§ What you are asked to do: Each line of the data holding "olarak" should be found and copied.

____

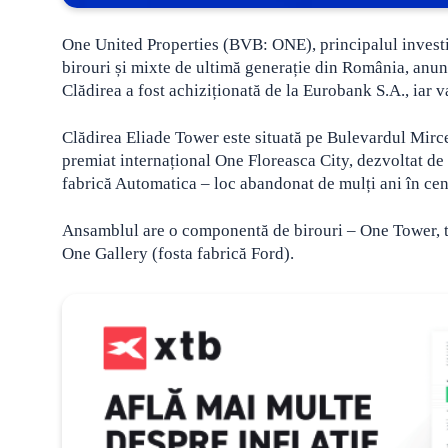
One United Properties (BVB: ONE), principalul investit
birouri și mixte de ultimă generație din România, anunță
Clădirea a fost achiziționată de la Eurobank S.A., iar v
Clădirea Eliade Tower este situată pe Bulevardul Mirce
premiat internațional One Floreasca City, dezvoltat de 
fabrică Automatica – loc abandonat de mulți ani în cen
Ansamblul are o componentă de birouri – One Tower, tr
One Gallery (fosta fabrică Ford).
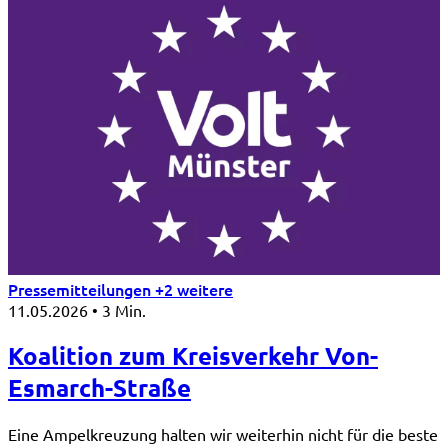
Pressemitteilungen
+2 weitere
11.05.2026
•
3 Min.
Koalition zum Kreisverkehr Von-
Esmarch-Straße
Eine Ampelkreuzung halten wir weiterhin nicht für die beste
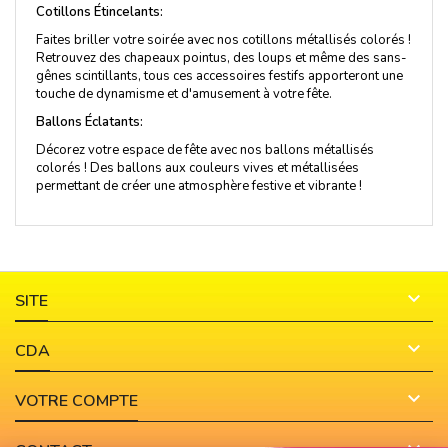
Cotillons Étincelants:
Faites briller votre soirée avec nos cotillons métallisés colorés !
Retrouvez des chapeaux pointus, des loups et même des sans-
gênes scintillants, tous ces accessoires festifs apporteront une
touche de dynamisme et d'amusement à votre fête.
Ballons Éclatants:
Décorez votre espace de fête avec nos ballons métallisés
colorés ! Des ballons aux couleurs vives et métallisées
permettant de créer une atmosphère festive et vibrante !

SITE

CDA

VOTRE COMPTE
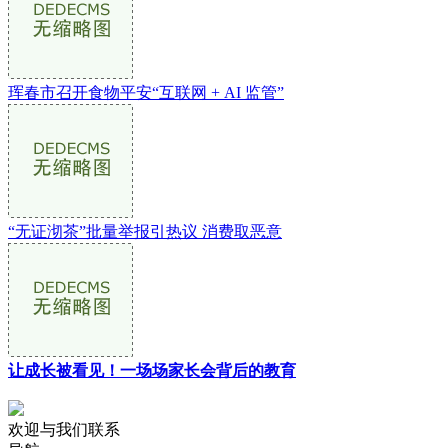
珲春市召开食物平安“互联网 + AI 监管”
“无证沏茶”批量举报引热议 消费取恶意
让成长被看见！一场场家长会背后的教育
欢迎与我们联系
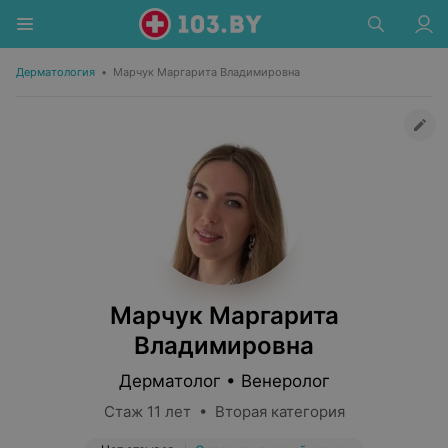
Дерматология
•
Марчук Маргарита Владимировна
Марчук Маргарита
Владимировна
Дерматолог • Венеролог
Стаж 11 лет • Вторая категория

____

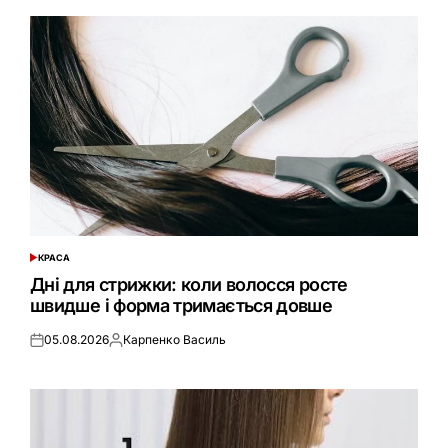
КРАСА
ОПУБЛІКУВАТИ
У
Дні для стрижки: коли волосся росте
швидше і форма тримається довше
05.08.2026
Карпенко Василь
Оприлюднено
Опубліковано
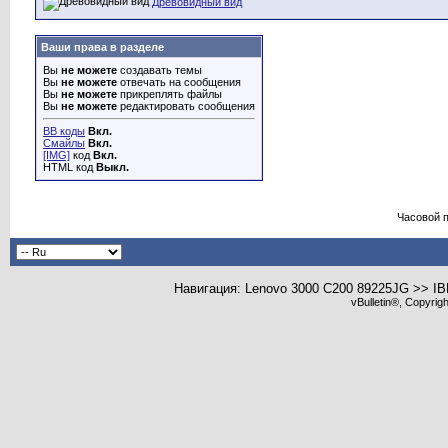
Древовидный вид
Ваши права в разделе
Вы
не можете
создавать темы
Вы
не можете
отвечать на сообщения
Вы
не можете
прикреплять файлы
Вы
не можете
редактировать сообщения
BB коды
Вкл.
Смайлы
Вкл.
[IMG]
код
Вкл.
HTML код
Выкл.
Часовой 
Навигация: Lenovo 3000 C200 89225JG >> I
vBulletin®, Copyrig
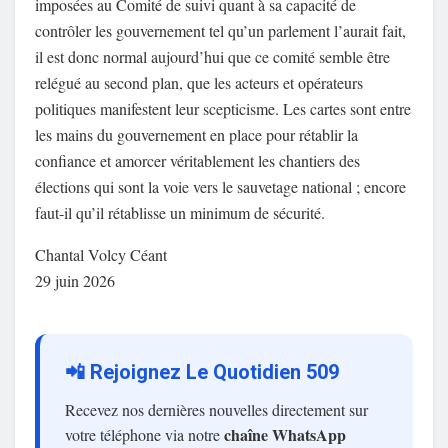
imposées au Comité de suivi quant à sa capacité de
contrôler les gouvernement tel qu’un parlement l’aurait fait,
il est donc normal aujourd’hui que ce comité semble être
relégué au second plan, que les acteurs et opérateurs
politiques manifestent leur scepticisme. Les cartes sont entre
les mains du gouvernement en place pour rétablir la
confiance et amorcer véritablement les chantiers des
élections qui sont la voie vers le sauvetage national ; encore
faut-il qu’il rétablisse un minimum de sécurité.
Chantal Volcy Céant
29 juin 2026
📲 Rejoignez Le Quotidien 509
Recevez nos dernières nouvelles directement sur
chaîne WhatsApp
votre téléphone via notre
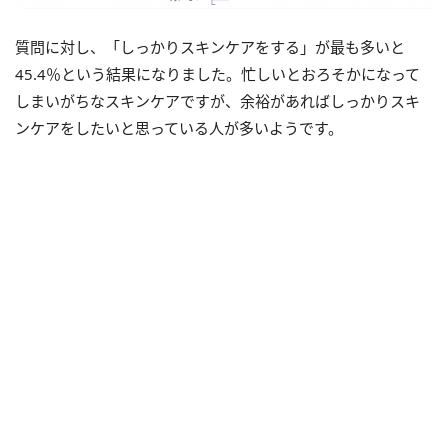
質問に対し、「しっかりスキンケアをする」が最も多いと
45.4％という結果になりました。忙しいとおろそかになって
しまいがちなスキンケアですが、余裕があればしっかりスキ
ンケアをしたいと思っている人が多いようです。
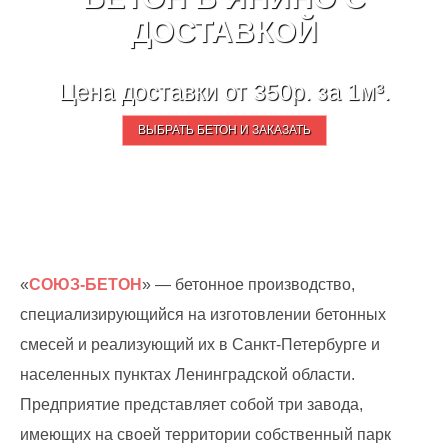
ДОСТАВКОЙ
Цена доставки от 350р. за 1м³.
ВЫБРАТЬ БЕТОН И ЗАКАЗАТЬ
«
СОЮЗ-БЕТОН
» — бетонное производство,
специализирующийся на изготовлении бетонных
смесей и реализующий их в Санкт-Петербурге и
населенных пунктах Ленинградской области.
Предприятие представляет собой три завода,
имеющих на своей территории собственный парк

____

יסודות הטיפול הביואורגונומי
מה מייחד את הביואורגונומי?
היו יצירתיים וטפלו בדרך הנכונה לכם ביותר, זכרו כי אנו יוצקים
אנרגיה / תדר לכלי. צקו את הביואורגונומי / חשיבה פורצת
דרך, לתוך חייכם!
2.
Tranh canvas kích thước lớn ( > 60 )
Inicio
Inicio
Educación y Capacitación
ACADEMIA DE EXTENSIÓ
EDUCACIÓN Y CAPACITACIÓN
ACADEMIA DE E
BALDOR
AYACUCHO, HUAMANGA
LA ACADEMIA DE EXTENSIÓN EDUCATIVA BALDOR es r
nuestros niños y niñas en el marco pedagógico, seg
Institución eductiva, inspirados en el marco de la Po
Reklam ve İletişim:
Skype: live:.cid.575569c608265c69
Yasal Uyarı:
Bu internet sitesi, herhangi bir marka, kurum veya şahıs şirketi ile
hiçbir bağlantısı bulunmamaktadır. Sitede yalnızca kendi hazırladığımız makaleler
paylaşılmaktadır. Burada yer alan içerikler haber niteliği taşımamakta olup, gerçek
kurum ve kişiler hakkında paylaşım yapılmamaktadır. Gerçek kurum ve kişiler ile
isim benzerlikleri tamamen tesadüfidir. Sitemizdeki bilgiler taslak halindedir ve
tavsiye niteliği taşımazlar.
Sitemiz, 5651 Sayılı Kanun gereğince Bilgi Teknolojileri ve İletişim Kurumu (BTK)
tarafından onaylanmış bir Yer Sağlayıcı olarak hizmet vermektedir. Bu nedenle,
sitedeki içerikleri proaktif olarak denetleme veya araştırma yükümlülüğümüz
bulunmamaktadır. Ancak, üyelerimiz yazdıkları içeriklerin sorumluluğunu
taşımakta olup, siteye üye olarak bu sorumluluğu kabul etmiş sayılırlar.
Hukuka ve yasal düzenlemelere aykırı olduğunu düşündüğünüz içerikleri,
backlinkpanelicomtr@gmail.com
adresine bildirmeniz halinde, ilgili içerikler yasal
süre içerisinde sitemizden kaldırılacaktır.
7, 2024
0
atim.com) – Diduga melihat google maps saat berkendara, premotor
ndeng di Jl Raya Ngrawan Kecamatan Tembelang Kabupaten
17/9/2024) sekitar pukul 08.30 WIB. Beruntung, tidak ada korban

____

§ Task output:
tarafından onaylanmış bir Yer Sağlayıcı olarak hizmet vermektedir. Bu nedenle,
sitedeki içerikleri proaktif olarak denetleme veya araştırma yükümlülüğümüz
taşımakta olup, siteye üye olarak bu sorumluluğu kabul etmiş sayılırlar.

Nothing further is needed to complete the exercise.